19th-century Jesuit priest and educationist

John Larkin (1801-1858) was a Jesuit priest, born in England, who settled in New York City. There he founded the College of St. Francis Xavier (now Xavier High School) and became president of St John's College (now Fordham University).

==Earlier life==
John Larkin was born in County Durham, England in 1801. He focused on classical studies at Ushaw College of the University of Durham. After his studies at Ushaw, he joined the navy and briefly traveled to Hindostan before returning to England to work at firms in Newcastle and London. In 1823 he began studying theology in Paris at the St. Sulpice seminary. He became an ordained priest in 1826 and was sent to Montreal to teach philosophy. He was appointed Coadjutor Bishop of Kingston, Ontario in 1832, but this did not take effect. It was in Montreal that Larkin joined the Society of Jesuits in 1841, and in 1846 he journeyed to New York City with 50 cents in his pocket.

==College of St. Francis Xavier==
In 1847, with only five cents remaining from his travels, Larkin founded the College of St. Francis Xavier, now Xavier High School. With his five cents he was able to purchase a former Protestant church at the crossroads of Elizabeth and Walker streets. However, in 1848 a devastating fire destroyed the property. In 1851 a new location was acquired on West Sixteenth Street. During the search for a new location, Larkin received the opportunity to become Bishop of Toronto, a position he declined.

==St. John's College==
In 1851 Larkin returned to Fordham where he became the President of St.
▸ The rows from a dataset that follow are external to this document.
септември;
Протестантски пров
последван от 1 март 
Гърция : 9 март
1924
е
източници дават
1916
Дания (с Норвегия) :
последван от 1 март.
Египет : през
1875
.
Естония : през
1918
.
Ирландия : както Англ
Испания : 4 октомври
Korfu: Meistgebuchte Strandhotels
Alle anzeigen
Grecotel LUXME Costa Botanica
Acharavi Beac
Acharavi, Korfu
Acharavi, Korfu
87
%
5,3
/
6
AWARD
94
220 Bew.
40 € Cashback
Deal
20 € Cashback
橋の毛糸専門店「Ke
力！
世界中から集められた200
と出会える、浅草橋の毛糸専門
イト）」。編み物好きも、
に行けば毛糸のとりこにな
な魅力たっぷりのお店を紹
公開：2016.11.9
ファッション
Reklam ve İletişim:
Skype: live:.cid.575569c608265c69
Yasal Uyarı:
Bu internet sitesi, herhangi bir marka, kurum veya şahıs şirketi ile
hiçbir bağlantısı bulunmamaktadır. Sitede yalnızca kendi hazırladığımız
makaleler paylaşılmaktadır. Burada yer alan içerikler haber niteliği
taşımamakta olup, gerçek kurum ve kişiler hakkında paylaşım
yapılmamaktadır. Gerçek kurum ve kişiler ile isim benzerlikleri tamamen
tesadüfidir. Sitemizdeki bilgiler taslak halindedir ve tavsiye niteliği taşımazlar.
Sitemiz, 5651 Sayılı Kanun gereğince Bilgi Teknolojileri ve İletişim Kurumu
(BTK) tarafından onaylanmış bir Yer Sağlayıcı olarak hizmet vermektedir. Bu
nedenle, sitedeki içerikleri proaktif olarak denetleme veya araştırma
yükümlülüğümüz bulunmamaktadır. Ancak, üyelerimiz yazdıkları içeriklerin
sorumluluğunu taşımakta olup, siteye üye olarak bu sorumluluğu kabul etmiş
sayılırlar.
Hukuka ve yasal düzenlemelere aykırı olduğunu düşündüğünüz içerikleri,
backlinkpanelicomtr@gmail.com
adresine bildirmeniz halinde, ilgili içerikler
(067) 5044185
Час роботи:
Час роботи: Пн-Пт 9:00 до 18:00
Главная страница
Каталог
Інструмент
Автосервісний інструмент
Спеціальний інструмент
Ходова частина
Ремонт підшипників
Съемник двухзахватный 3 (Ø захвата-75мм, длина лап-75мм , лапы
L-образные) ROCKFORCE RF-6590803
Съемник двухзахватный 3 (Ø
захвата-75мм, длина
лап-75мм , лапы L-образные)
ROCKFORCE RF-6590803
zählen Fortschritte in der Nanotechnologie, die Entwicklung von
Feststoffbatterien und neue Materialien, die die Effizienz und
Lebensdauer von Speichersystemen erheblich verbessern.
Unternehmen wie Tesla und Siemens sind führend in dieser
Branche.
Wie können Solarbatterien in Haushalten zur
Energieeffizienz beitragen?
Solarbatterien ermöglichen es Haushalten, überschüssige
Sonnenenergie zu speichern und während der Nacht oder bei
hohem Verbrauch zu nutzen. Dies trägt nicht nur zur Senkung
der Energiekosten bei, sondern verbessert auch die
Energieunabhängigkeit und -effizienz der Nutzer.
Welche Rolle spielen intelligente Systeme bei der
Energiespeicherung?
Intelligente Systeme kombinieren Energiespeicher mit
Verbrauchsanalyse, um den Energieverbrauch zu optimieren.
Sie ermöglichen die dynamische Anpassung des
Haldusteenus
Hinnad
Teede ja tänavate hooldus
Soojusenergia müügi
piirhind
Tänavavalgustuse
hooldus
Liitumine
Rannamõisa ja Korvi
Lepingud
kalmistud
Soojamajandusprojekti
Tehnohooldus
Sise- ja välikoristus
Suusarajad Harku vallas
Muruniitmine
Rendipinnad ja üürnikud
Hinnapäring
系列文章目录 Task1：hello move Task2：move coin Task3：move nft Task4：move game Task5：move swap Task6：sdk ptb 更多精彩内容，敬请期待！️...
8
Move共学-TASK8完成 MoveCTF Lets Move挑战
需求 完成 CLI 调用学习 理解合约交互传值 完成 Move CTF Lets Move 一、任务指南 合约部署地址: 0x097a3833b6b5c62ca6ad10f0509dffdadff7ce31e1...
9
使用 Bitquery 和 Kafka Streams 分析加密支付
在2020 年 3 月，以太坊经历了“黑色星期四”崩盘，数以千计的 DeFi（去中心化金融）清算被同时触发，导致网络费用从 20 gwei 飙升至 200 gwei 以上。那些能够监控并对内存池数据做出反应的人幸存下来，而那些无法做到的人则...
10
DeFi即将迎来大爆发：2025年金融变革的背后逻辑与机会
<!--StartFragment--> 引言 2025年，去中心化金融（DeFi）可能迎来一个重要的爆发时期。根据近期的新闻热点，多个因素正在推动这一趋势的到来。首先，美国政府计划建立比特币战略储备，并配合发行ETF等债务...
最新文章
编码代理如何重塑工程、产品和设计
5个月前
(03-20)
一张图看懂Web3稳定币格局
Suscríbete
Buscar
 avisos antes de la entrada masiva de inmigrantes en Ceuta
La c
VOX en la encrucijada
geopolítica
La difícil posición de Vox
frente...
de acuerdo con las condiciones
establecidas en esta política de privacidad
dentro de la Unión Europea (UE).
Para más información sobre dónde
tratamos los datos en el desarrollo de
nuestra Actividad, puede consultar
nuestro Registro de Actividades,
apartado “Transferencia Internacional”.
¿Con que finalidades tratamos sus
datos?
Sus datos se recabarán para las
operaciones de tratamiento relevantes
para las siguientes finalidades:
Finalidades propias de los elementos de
John's College (now Fordham University), and for the next three years he "exerted such an extraordinary influence over pupils of all ages as he exercised—an influence that did not cease with the college life, but made itself felt in after years and stamped the future career of many of the men who were disciplined by him as boys."

Larkin did encounter issues during his presidency; in particular, there were repercussions when he cancelled the St. Patrick's Day holiday, and then there were threats from the Know Nothings. When Larkin's administration cancelled the holiday, Irish students brought cheap marbles and destroyed a majority of the college's windows. The Know Nothings were a group determined to fight the growing influence of German and Irish Catholic immigrants in America. After the fallout from St. Patrick's day, two meetings on Fordham Heights were held by the Know Nothings to plot setting fire to St. John's. However, a blacksmith, Mr. Cole, was aware of these meetings and threatened to expose the group if they continued with their plans. The Know Nothings ceased planning their attempt to burn down the college, but the government decided to provide the college with twelve muskets for protection.

==Legacy==
After he left Fordham in 1854, he was summoned to England, Ireland, and eventually back to New York. Larkin died on December 11, 1858, at Fordham. Larkin Hall, a 27,000-square-foot science building located on the Rose Hill campus, is named after him.